Interior’s Mass. lease sale will be largest ever

Source: Phil Taylor, E&E reporter • Posted: Wednesday, June 18, 2014

The Interior Department today will announce plans to auction more than 1,100 square miles of waters off the Massachusetts coast for offshore wind projects, the largest lease sale of its kind in U.S. history.

Interior Secretary Sally Jewell is scheduled to make the announcement this afternoon in Boston alongside Gov. Deval Patrick (D) and Bureau of Ocean Energy Management acting Director Walter Cruickshank.

The agency is releasing a final environmental assessment and a proposed sale notice for Atlantic Ocean waters that the Energy Department has estimated could support up to 10 offshore wind farms of 500 megawatts each.

BOEM said it plans to auction four separate leases within the wind energy area, which, if all four sell, would generate at least $1.5 million in bonus bids.

The leasing area about a dozen miles south of Martha’s Vineyard was significantly downsized years ago to avoid an area of high sea duck concentration, as well as an area important to commercial and recreational fishermen.

The leasing area is just east of BOEM’s Massachusetts-Rhode Island wind energy area, where Deepwater Wind New England LLC last year obtained leasing rights to build what it hopes will be a 1,000-megawatt project — the largest ever planned in the United States.

Just north is the proposed 468-MW Cape Wind project, which hopes to be the first commercial wind farm build in U.S. waters.

BOEM is accepting 60 days of public comment on the Massachusetts sale notice. A date and time for the online auction has not been set.

Doug Pfeister, acting president of the Offshore Wind Development Coalition, an industry trade group, said the decision to divide the wind energy area into four leases could allow for intriguing competition among developers.

“I think the competition will be good,” he said this afternoon. “It’s an attractive site. … People are very familiar with offshore wind and support it.”

According to the proposed sale notice, winning bidders would have one year to submit a site assessment plan to erect meteorological towers and survey the project site. Lease holders would then have the exclusive right to submit a construction and operating plan, which would trigger a separate National Environmental Policy Act review.

Lease holders would pay $3 per acre annually for rent until commercial production begins. Then, the projects would pay a fixed operating fee, similar to a royalty, determined in part by how much power is produced and the price of electricity.

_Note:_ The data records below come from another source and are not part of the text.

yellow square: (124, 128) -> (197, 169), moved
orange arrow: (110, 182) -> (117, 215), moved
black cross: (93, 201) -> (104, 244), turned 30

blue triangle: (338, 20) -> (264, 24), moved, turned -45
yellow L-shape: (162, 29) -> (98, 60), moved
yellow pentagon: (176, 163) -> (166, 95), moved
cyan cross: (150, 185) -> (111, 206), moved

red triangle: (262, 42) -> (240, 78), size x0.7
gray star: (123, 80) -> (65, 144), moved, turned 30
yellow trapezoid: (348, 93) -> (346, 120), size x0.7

The sale notice also indicates that the auction winners will be determined by both the highest bids and other criteria indicating a developer’s likelihood for project success.

For example, any bidders who have already lined up a buyer for their electricity will be given special consideration, as well as those that have executed a “community benefits agreement.”

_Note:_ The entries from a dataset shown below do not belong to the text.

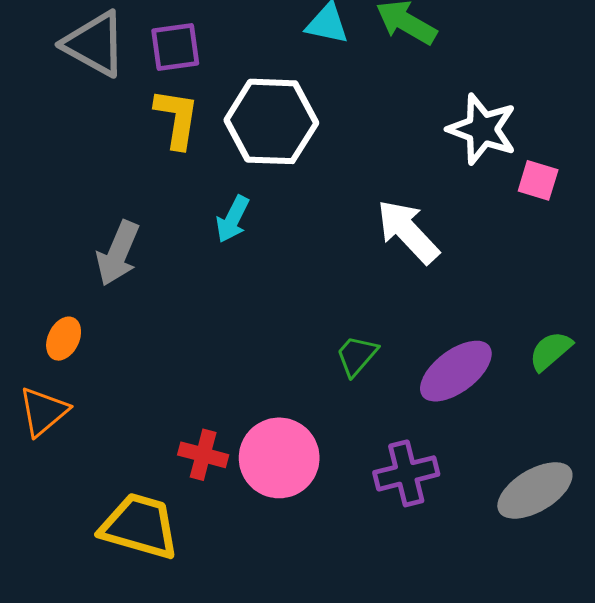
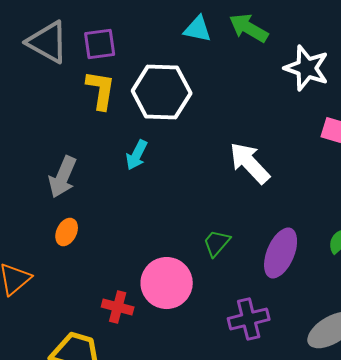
white star: (482, 129) -> (307, 68), moved
orange ellipse: (64, 339) -> (67, 232), moved
purple ellipse: (456, 371) -> (281, 253), turned -30
pink circle: (279, 458) -> (167, 283), moved

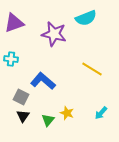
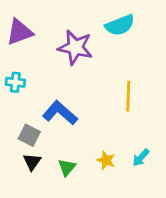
yellow line: (92, 69) -> (128, 96), turned 60
yellow star: (67, 113) -> (106, 160), moved

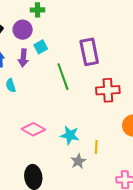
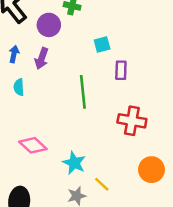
cyan square: (41, 47) -> (102, 45), moved
purple rectangle: (89, 52) -> (121, 70), size x0.6
yellow line: (96, 147) -> (102, 184), turned -64

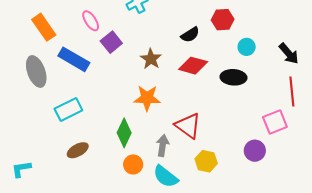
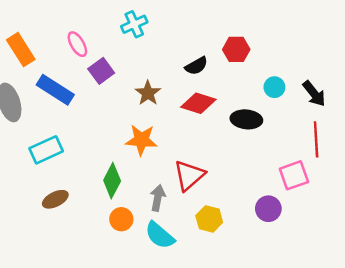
cyan circle: (247, 47) -> (274, 87), moved
red triangle: (188, 126) -> (189, 175), turned 40

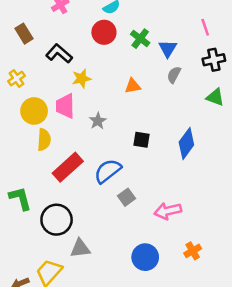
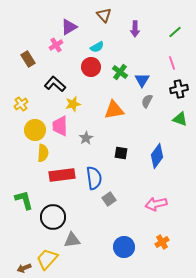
brown rectangle: (24, 34) -> (28, 59), moved
orange triangle: (133, 86) -> (114, 110), size x1.5
red rectangle: (68, 167) -> (62, 175), turned 35
blue semicircle: (108, 171) -> (94, 178), turned 120
pink arrow: (168, 211) -> (156, 204), moved

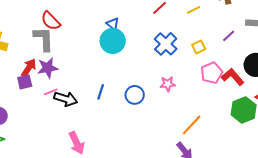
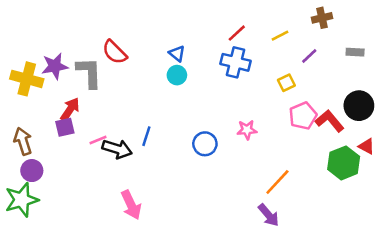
red semicircle: (51, 21) -> (115, 52), moved
purple line: (229, 36) -> (309, 56), moved
cyan circle: (113, 41) -> (177, 75), size x0.6
blue cross: (166, 44) -> (235, 62), moved, turned -30
purple star: (48, 68) -> (55, 66), moved
blue line: (101, 92) -> (146, 136), moved

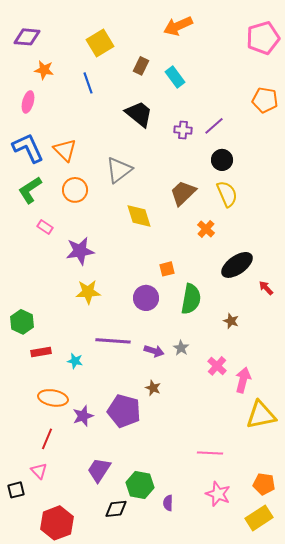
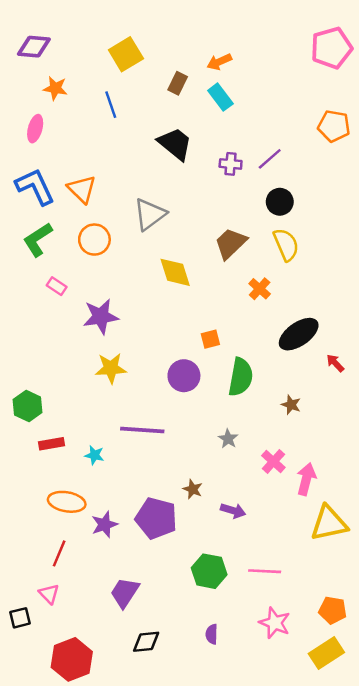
orange arrow: (178, 26) -> (219, 62), moved, size x0.7
purple arrow: (154, 351) -> (233, 511), moved
green hexagon: (140, 485) -> (209, 571), moved

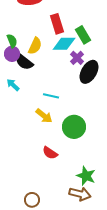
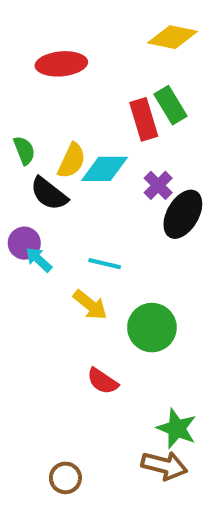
red rectangle: (57, 24) -> (144, 119), moved
green rectangle: (83, 35) -> (171, 105), moved
cyan diamond: (64, 44) -> (105, 169), moved
purple circle: (12, 54) -> (24, 243), moved
cyan arrow: (13, 85) -> (39, 260), moved

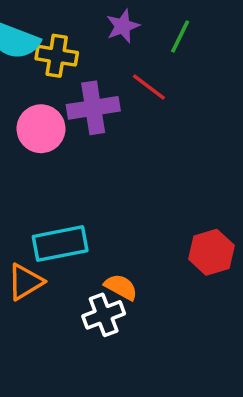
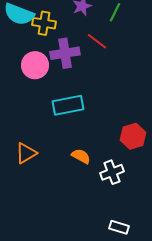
cyan rectangle: (60, 244) -> (68, 105), moved
white cross: (104, 315) -> (112, 172), moved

The agency’s environmental assessment considered, among other things, potential impacts to endangered North Atlantic right whales and coastal scenery in addition to potential mitigation options such as seasonal vessel restrictions, speed limits and enhanced monitoring.

The draft EA anticipated construction of up to five meteorological towers and 10 buoys, resulting in up to 6,500 vessel round trips over a five-year period.

Environmental groups have backed the leasing plan.

“The finding of no significant impacts seems to be a reasonable decision,” said Jack Clarke, director of public policy and government relations for Mass Audubon. “The size, timing and location, is right.”

Mass Audubon, for example, praised BOEM for excluding waters important to winter sea ducks and said its support for the wind energy area was premised in part on the broader threat of rapid climate warming, oil spills, strip mining, air pollution and proposals to expand nuclear power.

“Rising sea levels and severe coastal storms related to the earth’s warming flood low-lying barrier beaches and islands that serve as critical habitat for coastal birds including the federally-listed endangered roseate tern and threatened piping plover,” the group said in comments on the EA in late 2012.

The group said BOEM should take particular pains to ensure development in the Massachusetts wind area does not harm long-tailed ducks and the federally listed endangered roseate tern.

While offshore wind has grown at a steady clip in Europe, the United States has yet to break ground on any commercial projects, despite Obama administration plans to develop 10 gigawatts by 2020 and 54 GW by 2030.

Firms face steep construction costs, a lack of transmission infrastructure, financing hurdles and some local opposition to having turbines on the ocean horizon.

According to the DOE study, one of the biggest challenges developers face in the Massachusetts leasing areas is water depths that range from 35 meters to 65 meters.

In April 2012, BOEM announced it had received 10 nominations of interest from industry for the Massachusetts leasing area, including from Deepwater Wind New England LLC, Fishermen’s Energy LLC, enXco Development Corp. and Spanish firm Iberdrola Renewables Inc.